Segment-level analyses present another opportunity to uncover moment-to-moment dynamics within therapy sessions. Technical refinements, such as exploring optimal token lengths for transcript segmentation, are also necessary. As computational capacities improve, providing greater context within segments may enhance the reliability and validity of LLM-generated ratings. Methods for confidence estimation, such as “not evaluable” flags or weighting less informative segments, could further improve measurement precision by focusing analyses on the most meaningful content. Finally, LLM-generated explanations and explainable AI (XAI) frameworks hold promise for improving the interpretability of LLM-based assessments56. While LLMs can generate explanations that offer valuable insights into constructs like engagement, these explanations are not causally linked to the ratings. Tools like Gemma Scope57 could help researchers better understand the internal processes of LLMs, bridging the gap between observed outputs and the mechanisms that produce them. Such advancements in interpretability will be crucial for fostering trust and transparency in the use of LLMs in clinical and research contexts.
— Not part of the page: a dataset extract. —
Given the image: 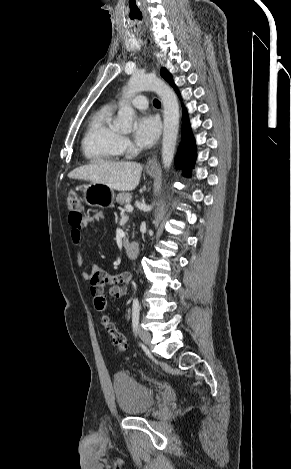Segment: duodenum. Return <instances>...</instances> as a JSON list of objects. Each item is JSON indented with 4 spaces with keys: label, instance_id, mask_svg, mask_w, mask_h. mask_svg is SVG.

This study highlights the potential of LLM-based ratings to support clinical practice across various therapy stages, provided patients consent to video analyses. One promising application lies in early treatment planning. LLEAP ratings can help guide treatment strategies during the initial phase of therapy by identifying engagement challenges. For instance, therapists could use these ratings to decide between adopting a motivation-oriented or problem-oriented strategy, tailoring their approach to the unique needs of individual patients58. Throughout therapy, ROM enhanced by LLM-based ratings could detect early warning signals of disengagement. Indicators such as low motivation or a poor alliance are critical signals of unexpected treatment responses, including stagnation or deterioration22,59. By identifying these risks early, therapists could make timely adjustments to their interventions. In addition, clinical support tools based on these ratings could provide actionable recommendations, such as motivational interviewing60 or motivational enhancement techniques61. Alternatively, when relational challenges arise, rupture-repair strategies could be suggested to strengthen the alliance62.

Beyond individual therapy sessions, LLM-based engagement ratings have the potential to enhance supervision and training. Supervisors could use these ratings to provide more targeted and data-informed feedback to therapists, focusing on critical areas such as improving the therapeutic alliance or fostering patient motivation. Integrating engagement ratings into broader feedback-informed therapy frameworks has the potential to enhance how therapists approach treatment. Continuous, data-informed insights into patient engagement allow for therapy that is adaptive and responsive to patient needs over time.

Conclusion

This study introduced a novel approach to developing and evaluating rating scales based on ratings from LLMs instead of human responses (i.e., LLM rating scales). This automated measurement approach offers new possibilities for assessing latent constructs within text data, such as therapy session transcripts. In addition to establishing new standards for automated measurement, the study outlines a comprehensive pipeline for semi-automated transcription, item generation, and item selection that enhances scalability and efficiency. The utility of the LLM rating scale was demonstrated through the development and evaluation of a measure of patient engagement in psychological therapies (i.e., LLEAP). Results indicated that this approach can produce psychometrically robust scales with meaningful correlations to established and theoretically related questionnaires, supporting its validity. The flexibility of the framework allows it to adapt to newly released LLMs, suggesting that ongoing advances in foundational models may further enhance the efficacy of this approach. Importantly, this approach can be implemented locally, ensuring that confidential text data remains protected and private. This method adds a new, automated, and scalable tool to the psychological assessment toolkit, with the potential to be used to measure a wide range of psychological constructs within text data.